Stored data entries
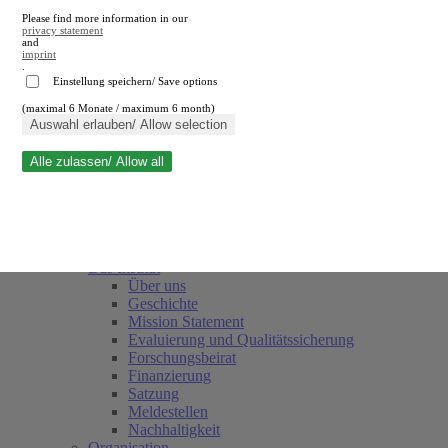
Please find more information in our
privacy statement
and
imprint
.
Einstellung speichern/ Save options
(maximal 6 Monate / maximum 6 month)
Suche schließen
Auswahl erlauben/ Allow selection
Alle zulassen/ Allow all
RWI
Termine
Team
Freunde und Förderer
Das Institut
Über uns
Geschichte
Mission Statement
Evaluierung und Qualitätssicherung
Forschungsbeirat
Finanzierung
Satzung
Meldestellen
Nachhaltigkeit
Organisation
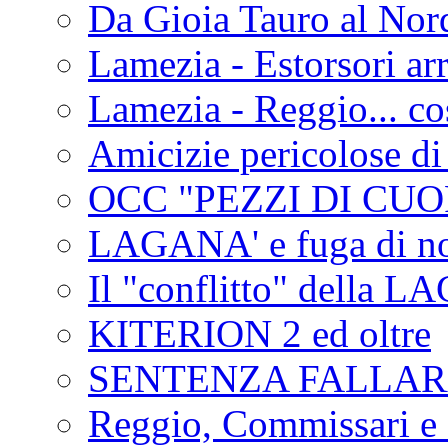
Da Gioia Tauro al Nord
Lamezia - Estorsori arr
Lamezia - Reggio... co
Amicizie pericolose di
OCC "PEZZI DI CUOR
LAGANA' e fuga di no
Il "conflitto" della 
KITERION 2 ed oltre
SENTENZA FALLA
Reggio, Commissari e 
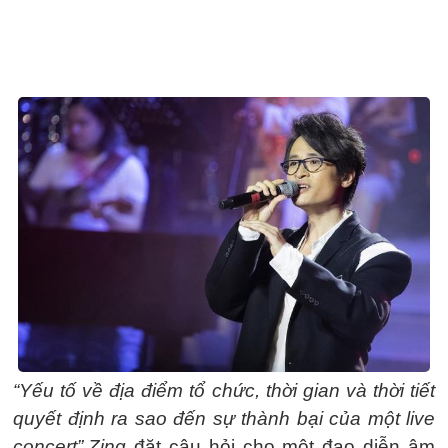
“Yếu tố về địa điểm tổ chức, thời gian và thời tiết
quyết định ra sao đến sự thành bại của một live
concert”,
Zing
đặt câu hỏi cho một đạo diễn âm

* * *

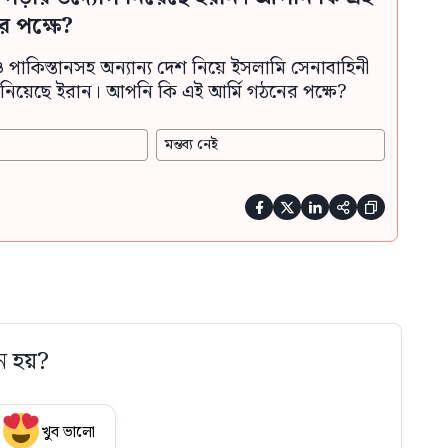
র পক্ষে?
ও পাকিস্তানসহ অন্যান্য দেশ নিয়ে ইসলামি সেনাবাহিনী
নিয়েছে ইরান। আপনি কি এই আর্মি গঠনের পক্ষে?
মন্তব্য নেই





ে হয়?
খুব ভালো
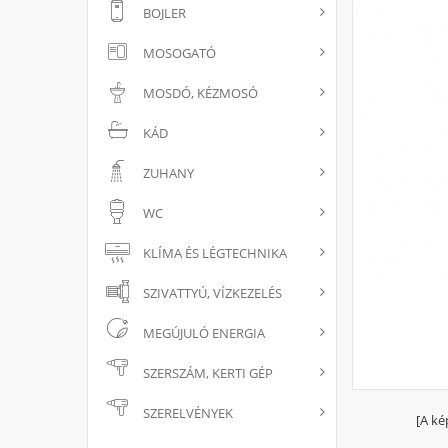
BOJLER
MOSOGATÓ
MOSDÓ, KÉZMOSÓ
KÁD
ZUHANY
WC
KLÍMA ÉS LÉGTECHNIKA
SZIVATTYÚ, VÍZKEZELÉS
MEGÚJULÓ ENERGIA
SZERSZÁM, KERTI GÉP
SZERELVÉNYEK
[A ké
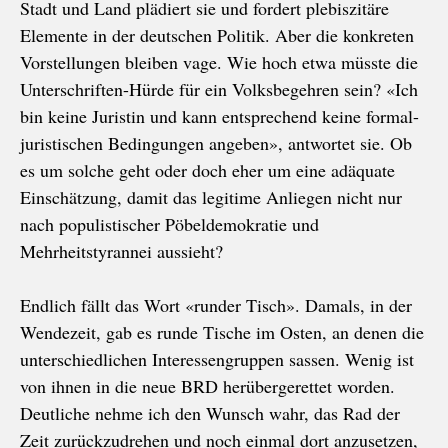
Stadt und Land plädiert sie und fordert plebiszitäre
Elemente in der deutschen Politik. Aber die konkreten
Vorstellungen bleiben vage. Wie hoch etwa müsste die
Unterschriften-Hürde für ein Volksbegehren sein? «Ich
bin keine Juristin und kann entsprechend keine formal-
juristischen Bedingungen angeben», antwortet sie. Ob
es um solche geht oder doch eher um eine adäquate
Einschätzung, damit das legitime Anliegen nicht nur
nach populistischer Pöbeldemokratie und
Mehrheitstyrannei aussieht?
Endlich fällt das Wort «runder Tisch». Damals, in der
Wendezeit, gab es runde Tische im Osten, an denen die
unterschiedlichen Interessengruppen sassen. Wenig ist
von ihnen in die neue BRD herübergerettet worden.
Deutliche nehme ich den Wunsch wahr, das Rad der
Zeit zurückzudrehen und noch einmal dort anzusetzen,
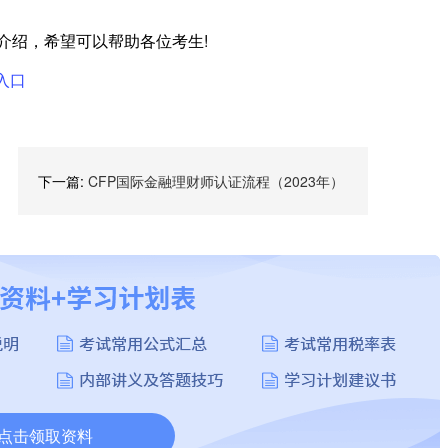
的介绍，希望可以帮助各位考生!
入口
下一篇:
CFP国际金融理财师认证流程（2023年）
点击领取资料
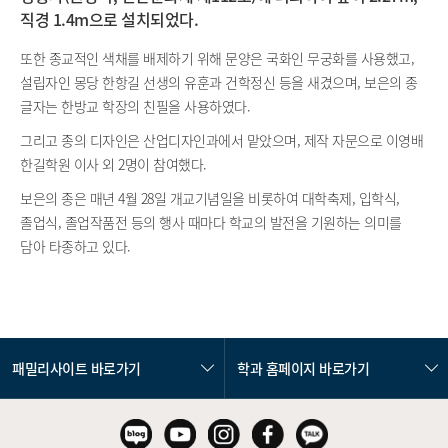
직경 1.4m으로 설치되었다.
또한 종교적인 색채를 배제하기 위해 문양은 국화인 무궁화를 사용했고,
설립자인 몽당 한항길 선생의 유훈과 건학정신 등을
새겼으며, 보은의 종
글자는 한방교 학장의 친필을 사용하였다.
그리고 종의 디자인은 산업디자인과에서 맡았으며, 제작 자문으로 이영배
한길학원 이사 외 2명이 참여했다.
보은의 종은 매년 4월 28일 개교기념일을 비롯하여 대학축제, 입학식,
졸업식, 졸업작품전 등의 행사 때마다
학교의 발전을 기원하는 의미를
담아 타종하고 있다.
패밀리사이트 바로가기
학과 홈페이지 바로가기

### Exercise details
Among the lines above, repeat exactly those from the line with "학교의 발전을 기원하는 의미를" to the line with "학과 홈페이지 바로가기", counting both ends.

### Finished exercise
학교의 발전을 기원하는 의미를
담아 타종하고 있다.
패밀리사이트 바로가기
학과 홈페이지 바로가기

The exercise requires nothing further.